Take a look at the UpdateRequest to see how validation and authorization work.
// app/Http/Requests/UpdateRequest.php <?php namespace App\Http\Requests; use Illuminate\Validation\Rule; use Illuminate\Foundation\Http\FormRequest; class UpdateRequest extends FormRequest { /** * Determine if the user is authorized to make this request. * * @return bool */ public function authorize() { return $this->user()->can('update', $this->route('post')); } /** * Get the validation rules that apply to the request. * * @return array */ public function rules() { return [ 'title' => 'required', 'slug' => [ 'required', Rule::unique('posts')->ignore($this->route('post')->id), ], ]; } }
It’s a huge advantage we can use Policies in our form requests. In this particular case, we check if the user is allowed to update the posts trough a Policy class. If the user is authorized to make this request, the validation is triggered. Otherwise, it returns with an unauthorized response.
In the rules method, we specify the rules we want to apply on the incoming data. To make the rules more readable, Laravel offers the Rule class. With this helper, we can generate rules painlessly.
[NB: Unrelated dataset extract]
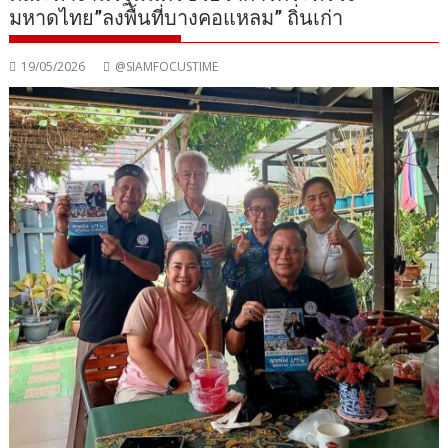
มหาดไทย”ลงพื้นที่บางคอแหลม” ถิ่นเก่า
19/05/2026
@SIAMFOCUSTIME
If there is an error during the validation, the framework fills up the error bag. From our blade files, we can have access to the with the $errors variable. If we use an API what returns a JSON response, the errors are being converted to JSON automatically. It’s a nice way to use them from a JS library like Vue.
Summary
Form requests are another neat tool what Laravel provides. Validation and authorization are critical and fundamental. It’s good to have a dedicated place to work with them.